Hat ein Erblasser kein Testament oder nur ein hand­schrift­liches Testa­ment hinterlassen, wird als Nachweis für die Erbfolge ein Erbschein benötigt. Ein Erbschein ist auch dann erforderlich, wenn ein notarielles Testament oder einen Erbvertrag vorhanden ist, aus diesem aber die Erbfolge nicht eindeutig und ohne Auslegung hervorgeht. Insbesondere müssen alle Erben namentlich bezeichnet sein (so genügt es nicht, wenn im notariellen Testament nur die Abkömmlinge ohne nament­liche Bezeichnung eingesetzt sind). Ob ein Erbschein im Einzelfall erforder­lich ist, prüfen wir gerne für Sie.

Das Amtsgericht Ludwigshafen am Rhein - Nachlassgericht - ist für die Erteilung des Erbscheins zuständig, wenn der Erblasser seinen letzten Wohnsitz im Amtsgerichtsbezirk Ludwigshafen am Rhein hatte. Das Amtsgericht Mannheim ist für die Erteilung des Erbscheins zuständig, wenn der Erblasser seinen letzten Wohnsitz im Amtsgerichtsbezirk Mannheim hatte.
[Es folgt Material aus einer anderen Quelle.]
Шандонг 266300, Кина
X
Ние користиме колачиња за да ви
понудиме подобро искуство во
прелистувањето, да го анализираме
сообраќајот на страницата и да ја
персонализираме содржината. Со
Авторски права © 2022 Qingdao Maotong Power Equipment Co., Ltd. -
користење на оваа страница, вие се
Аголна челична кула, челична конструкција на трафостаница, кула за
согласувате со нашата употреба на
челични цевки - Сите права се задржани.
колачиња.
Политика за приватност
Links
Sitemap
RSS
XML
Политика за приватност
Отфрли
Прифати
Die örtliche Zu­stän­digkeit des Nachlass­gerichts richtet sich grundsätzlich nach dem letzten Wohnsitz.

Für die Erteilung eines Erbscheins bedarf es eines Erb­scheinsantrags. Dieses Erbscheinsantrag können Sie auch bei mir als Notar stellen. Als Notar bin ich für Erbscheinsanträge bundesweit zuständig, gleich ob es um einen Erbschein beim Nachlassgericht Ludwigshafen, beim Nachlass­gericht Mannheim, bei den Nachlass­gerich­ten Frankenthal, Speyer oder Bad Dürkheim oder beispiels­weise beim Nachlass­gericht in Hamburg oder München geht.

Für die Beantragung eines Erb­scheins beim Notar entstehen Ihnen keine Mehrkosten. Die Gebühren für die Bean­tragung des Erbscheins sind bei Gerichten und Notaren gleich und richten sich einheitlich nach dem Gerichts- und Notar­kostengesetz.
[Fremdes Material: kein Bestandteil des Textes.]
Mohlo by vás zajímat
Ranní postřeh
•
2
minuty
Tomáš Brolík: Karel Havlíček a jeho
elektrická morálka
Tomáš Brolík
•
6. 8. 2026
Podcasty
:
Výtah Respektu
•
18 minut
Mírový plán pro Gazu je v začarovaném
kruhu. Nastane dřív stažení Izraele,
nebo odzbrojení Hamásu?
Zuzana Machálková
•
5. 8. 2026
Die Beantragung eines Erbscheins kann zeitnah ohne Wartezeiten erfolgen. Sie erhalten für Ihren Erbscheinsantrag stets einen kurz­fristigen Termin.

Wollen Sie einen Erbschein beantragen, so sind außer der Sterbeurkunde des Verstorbenen auch Personen­stands­ur­kun­den (Geburts-, Ehe-, Sterbeurkunden, auch in Form des Familienstammbuchs) aller in Betracht kommenden Mit­erben einschließlich bereits „weggefallener“ Personen (z. B. vor dem Erblasser verstorbene Ehegatten oder Kinder) vorzulegen, um deren Verwandt­schafts­verhält­nis zu dem Verstorbenen zu belegen. Auch sollten alle Miterben mit Post­anschriften benannt werden. Außerdem ist es hilfreich, Voll­machten aller übrigen Miterben vorzulegen, die Sie zur Antrag­stellung ermächtigen. Andernfalls müsste das Gericht diese Personen vor der Erteilung des Erbscheins zu dem Antrag anhören, was zu einer vermeidbaren Verzögerung führen kann.

Der Antrag auf Erteilung eines Erb­scheins beinhaltet eine eides­stattliche Versicherung. Diese ist persönlich vor mir als Notar zumindest durch einen Miterben abzugeben. Antragsberechtigt ist jeder Erbe, unter Umständen auch andere Personen (z.B. Testaments­vollstrecker, Betreuer, Eltern als gesetzliche Vertreter minderjähriger Kinder).